Even with the rather flat-looking slate on the surface, there are numerous key assumptions we can make about expected field behavior, some of which I have covered in other places already this week. The first is that the perceived value on the slate is at the wide receiver position. That makes sense, in totality, considering the general state of NFL rosters and how they have evolved during the previous two months since pricing was released. This is also the position where the soft pricing does take on a sort of stars and scrubs approach, with elevated expected ownership clumped near the extremes in player pricing. The lack of true running back value (there is value at the position, but it is more in the realm of “this player carries an elite ceiling and isn’t being treated as such”) also compounds at wide receiver because there are simply more bodies that play the position. These aspects come together to create a situation where the field is highly likely to utilize wide receiver in the FLEX, something we will discuss further below.

The next assumption we can make is that the field has no idea which game environments to attack, as evidenced by the spread-out nature of expected quarterback ownership. I absolutely love slates like this – we needn’t make moves away from equilibrium that are as large to generate the same, or more, in some cases, leverage. Chef’s kiss.

The final assumption we’ll make is that the field is not going to know what to do at defense, because they already don’t know what to do with their offensive pieces. These three assumptions will guide our exploration of the slate ahead.

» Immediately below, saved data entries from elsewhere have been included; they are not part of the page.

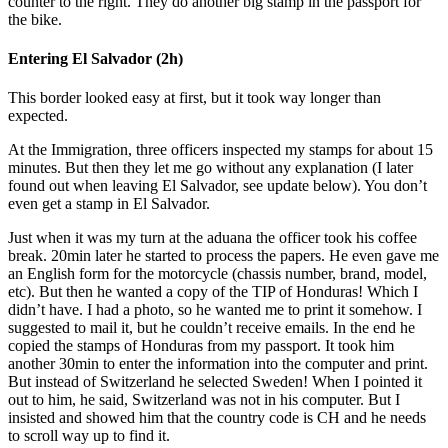
counter to the right. They do another big stamp in the passport for
the bike.
Entering El Salvador (2h)
This border looked easy at first, but it took way longer than
expected.
At the Immigration, three officers inspected my stamps for about 15
minutes. But then they let me go without any explanation (I later
found out when leaving El Salvador, see update below). You don’t
even get a stamp in El Salvador.
Just when it was my turn at the aduana the officer took his coffee
break. 20min later he started to process the papers. He even gave me
an English form for the motorcycle (chassis number, brand, model,
etc). But then he wanted a copy of the TIP of Honduras! Which I
didn’t have. I had a photo, so he wanted me to print it somehow. I
suggested to mail it, but he couldn’t receive emails. In the end he
copied the stamps of Honduras from my passport. It took him
another 30min to enter the information into the computer and print.
But instead of Switzerland he selected Sweden! When I pointed it
out to him, he said, Switzerland was not in his computer. But I
insisted and showed him that the country code is CH and he needs
to scroll way up to find it.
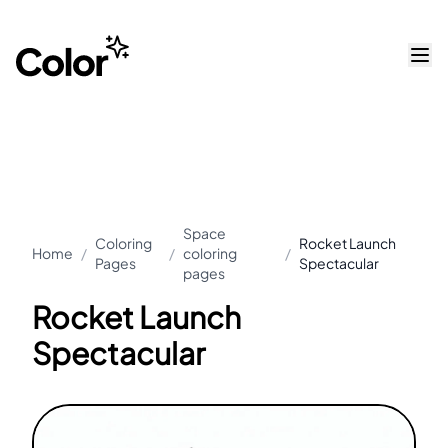
Space
Coloring
Rocket Launch
Home
/
/
coloring
/
Pages
Spectacular
pages
Rocket Launch
Spectacular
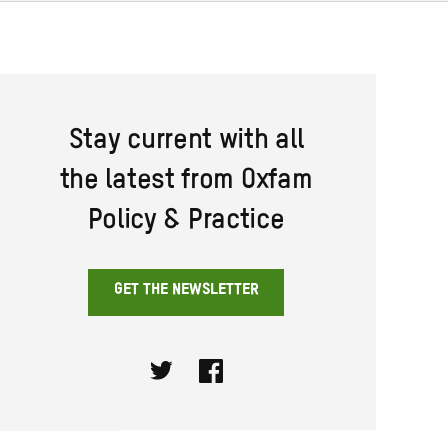
Stay current with all
the latest from Oxfam
Policy & Practice
GET THE NEWSLETTER
Twitter
Facebook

RESTRICTIVE CHALK VS EXPANSIVE CHALK::

Quick explanation :: Restrictive chalk is an expected highly owned piece that restricts the maneuverability of the remainder of your roster while expansive chalk is an expected highly owned piece that allows for higher amounts of maneuverability on the remainder of your roster. Classifying various forms of chalk as either restrictive or expansive allows us to visualize what it means for roster construction on a given slate and how restrictive a certain player might be – meaning more of the field will look similar from a roster construction standpoint with that piece.

CHRISTIAN MCCAFFREY*

RESTRICTIVE CHALK. McCaffrey comes with a clear asterisk after being downgraded to limited Thursday and sitting out practice on Friday. I get the feeling the field is going to have a rather large knee-jerk reaction here after the similarities to his situation before the 2024 season. We’ll have to check back in on this one Saturday morning on The Slate podcast. Suffice to say, at present, we can safely pencil in a bump to the expected ownership for the other running backs in the upper echelon of player pricing should we get a negative Schefter bomb overnight Saturday. Stay tuned.

DE’VON ACHANE

RESTRICTIVE CHALK. Achane traded in his historic efficiency in 2023 for increased volume in 2024, something that worked out to a net negative due to his declining ceiling in what amounted to a predictable and one-dimensional Miami offense. I have beaten the dead horse on the causal factors behind the Dolphins decline last season, so we won’t rehash that entirely here. Just know that Achane ceiling likely goes the way of the Miami season – elite if they return to the top 10 in scoring and quite mundane if they are unable to force teams out of two-high defensive alignments because they can’t run the ball effectively.

CHASE BROWN

RESTRICTIVE CHALK. Chase Brown had a monster second half of the 2024 season following the injury to Zack Moss. Moss is no longer in town, leaving the field giddy to enlist Brown’s services in Week 1. Realize this is still a running back that topped 26.3 DK points only once all season while playing for an offense that led the league in PROE, by a wide margin. The matchup on the ground does him no favors against a Jim Schwartz defense, either.